As SAMIM forces sought to extend their civilian outreach focus, awareness of humanitarian partners and their differing mandates and responsibilities would be essential. To that end, SAMIM and the United Nations Office for the Coordination of Humanitarian Affairs conducted humanitarian induction training for new members of the Botswana Defence Force stationed in Pemba during April 2023.
Training included the international legal framework applied to IDPs, the principles of humanitarian action, international human rights law and the various humanitarian actors in the region.
By mid-2023, SAMIM was continuing to make headway in its battle against insurgents. Cabo Delgado Gov. Valige Tauabo told Zumbo FM radio in June 2023 that more than 400,000 IDPs had returned home.

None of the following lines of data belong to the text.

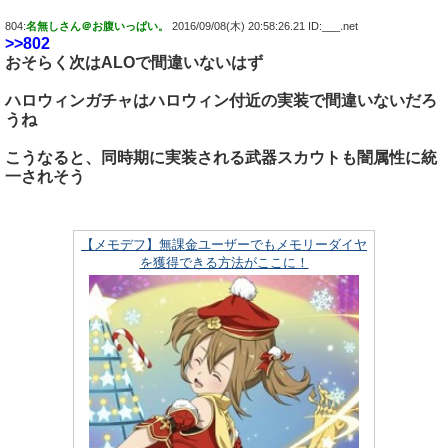
804:
名無しさん＠お腹いっぱい。
2016/09/08(木) 20:58:26.21 ID:___.net
>>802
おそらく次はALOで間違いないはず
ハロウィンガチャはハロウィン付近の実装で間違いないだろ
うね
こうなると、同時期に実装される武器スカウトも闇属性に統
一されそう
【メモデフ】無課金ユーザーでもメモリーダイヤ
を獲得できる方法がここに！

As SAMIM continues in Cabo Delgado, it will be important for the mission to gradually hand over the work of providing essential services to the Mozambican government. This will be challenging, Eizenga said. Mediated political engagement will be needed between local authorities and national officials out of the capital, Maputo, to help make this happen.
“What becomes crucial is that they can pass the baton at some point.”
MISSION PROFILE: Southern African Development Community Mission in Mozambique (SAMIM)
The SADC mission was deployed in Mozambique on July 15, 2021, as a regional response to help the nation combat terrorism and acts of violent extremism against civilians in some districts of Cabo Delgado province.
The SAMIM mandate includes neutralizing terrorist threats and restoring security to create a secure environment, strengthening and maintaining peace and security, and restoring law and order in affected areas of the province. It also supports Mozambique, in collaboration with humanitarian agencies, to continue providing relief to populations affected by terrorism, including internally displaced persons.
Since its deployment, SAMIM has recaptured villages, dislodged terrorists from their bases, and seized weapons and warfare materiel, which has helped ensure safer passage for humanitarian support.
Eight SADC countries have deployed troops under SAMIM. They are Angola, Botswana, the Democratic Republic of the Congo, Lesotho, Malawi, South Africa, Tanzania and Zambia. SAMIM troops work with Mozambican forces and other troops, such as those deployed by Rwanda, to combat acts of terrorism and violent extremism.
In mid-July 2023, SADC extended the SAMIM mandate for another year.